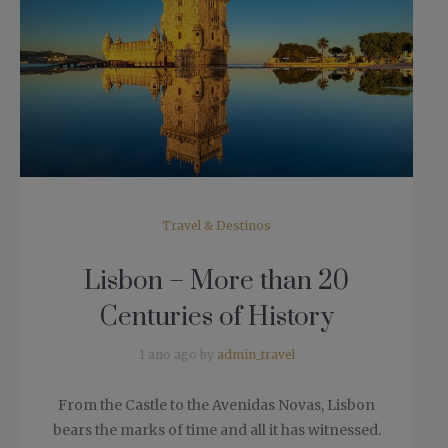
Travel & Destinos
Lisbon – More than 20
Centuries of History
1 ano ago by
admin_travel
From the Castle to the Avenidas Novas, Lisbon
bears the marks of time and all it has witnessed.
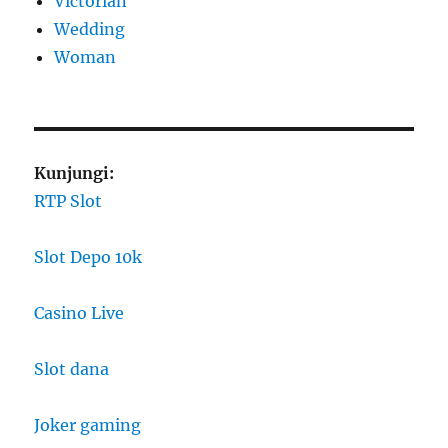
Victorian
Wedding
Woman
Kunjungi:
RTP Slot
Slot Depo 10k
Casino Live
Slot dana
Joker gaming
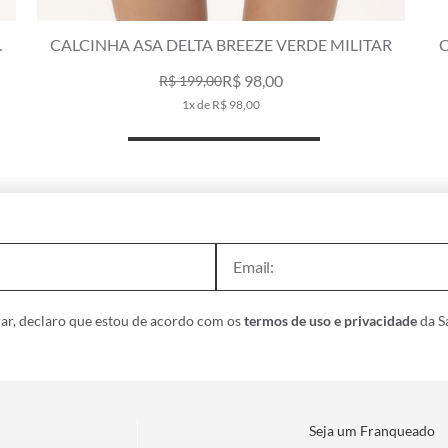
R
CALCINHA FRANZIDA ACQUA VERDE MILITAR
C
R$ 129,00
R$ 179,00
2x de R$ 64,50
ar, declaro que estou de acordo com os
termos de uso e privacidade
da Sa
Seja um Franqueado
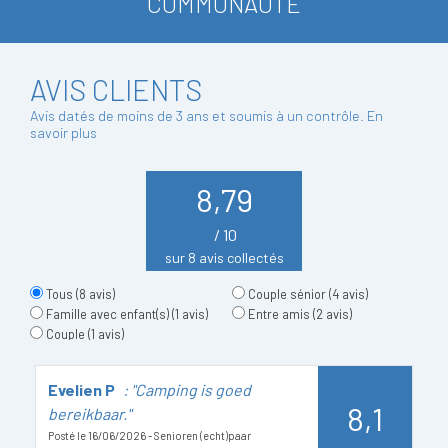
COMMUNAUTÉ
AVIS CLIENTS
Avis datés de moins de 3 ans et soumis à un contrôle.
En
savoir plus
8,79
/ 10
sur 8 avis collectés
Tous
(8 avis)
Couple sénior
(4 avis)
Famille avec enfant(s)
(1 avis)
Entre amis
(2 avis)
Couple
(1 avis)
Evelien P
: "Camping is goed
H
8,1
bereikbaar."
Po
E
Posté le 16/06/2026 - Senioren (echt)paar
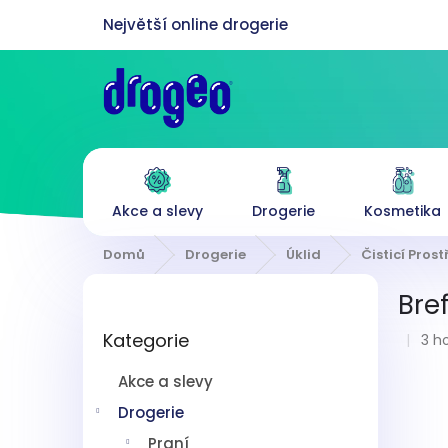
Přejít
na
obsah
Akce a slevy
Drogerie
Kosmetika
Domů
Drogerie
Úklid
Čisticí Pros
P
Bre
o
Přeskočit
s
Prů
Kategorie
kategorie
3 h
t
hod
r
pro
Akce a slevy
a
je
n
Drogerie
4,7
z
n
Praní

*****

From the material above, output only the span of lines that starts at the one containing "From the Castle to the Avenidas Novas, Lisbon" and finishes at the one containing "2x de R$ 64,50", word for word and free of pictures.

From the Castle to the Avenidas Novas, Lisbon
bears the marks of time and all it has witnessed.
Victorian
Wedding
Woman
Kunjungi:
RTP Slot
Slot Depo 10k
Casino Live
Slot dana
Joker gaming
R
CALCINHA FRANZIDA ACQUA VERDE MILITAR
C
R$ 129,00
R$ 179,00
2x de R$ 64,50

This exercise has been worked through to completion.